Topic 8.8: Categorical Encoding

🌉 Theatre Seating Numbers

▼

A theatre assigns seats on two dimensions: the row (A, B, C, D — with A being closest to the stage) and the section (Left, Centre, Right). For its ticketing database, both dimensions must be stored as numbers. For the row letters, a simple number assignment works well — A=1, B=2, C=3, D=4 — because there is a natural order: row A is genuinely closer to the stage than row D. The ordering is meaningful.

For the section (Left, Centre, Right), a simple number assignment is problematic. If Left=1, Centre=2, and Right=3, the database implicitly claims that Centre is the mathematical average of Left and Right, and that Right is three times Left. Neither claim is true — the sections are distinct locations with no numeric relationship. The correct approach is to create three separate binary columns: is_left, is_centre, is_right — one column per option.

ℹ️

The Core Question of Every Encoding Decision

Every categorical encoding decision reduces to one question: does this category have a meaningful order that the model should be aware of? If yes → ordinal → use Label Encoding. If no → nominal → use One-Hot Encoding. The W8 dataset has both: 'level' (beginner < intermediate < advanced) is ordinal; 'city' (Cairo, Alexandria, Giza) is nominal.

🏷️ Ordinal to Numbers

▼

The LabelEncoder from sklearn.preprocessing is the standard tool for this. It assigns each unique category a distinct integer. It is the correct choice when the categorical variable is ordinal — when the categories have a meaningful, rankable order. The W8 level column is a clear example: beginner < intermediate < advanced represents a genuine learning progression.

Python

import pandas as pd
from sklearn.preprocessing import LabelEncoder

df = pd.read_csv('../Datasets/8_4_competition_results.csv')
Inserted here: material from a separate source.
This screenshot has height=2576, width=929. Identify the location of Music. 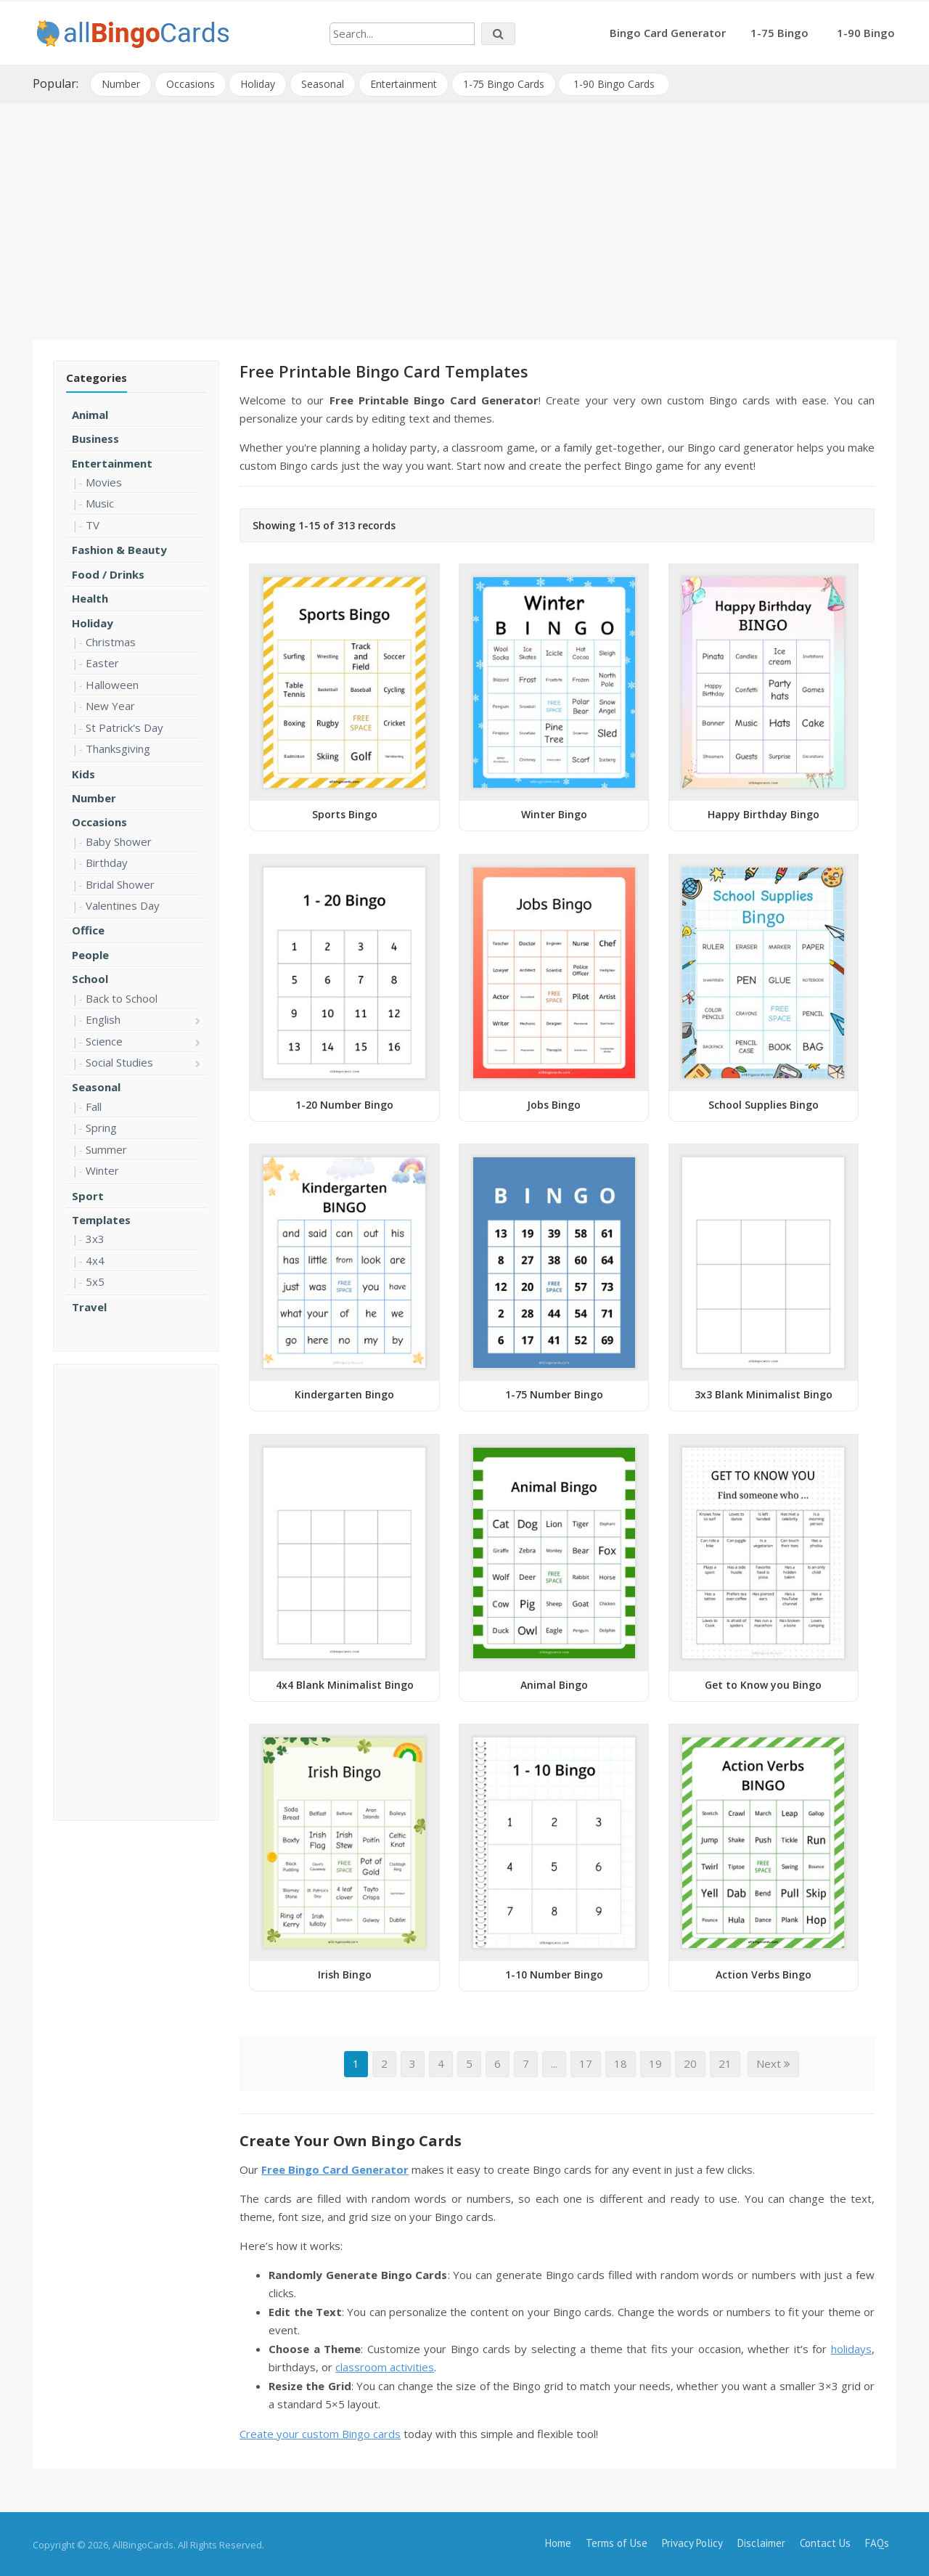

# Inspect the categorical column
print(df['level'].unique())
print(df['city'].unique())

With the categories identified, LabelEncoder can be fit directly on the level column to assign each unique value an integer:

Python

# Label Encoding — assign an integer to each unique category
le = LabelEncoder()
df['level_encoded'] = le.fit_transform(df['level'])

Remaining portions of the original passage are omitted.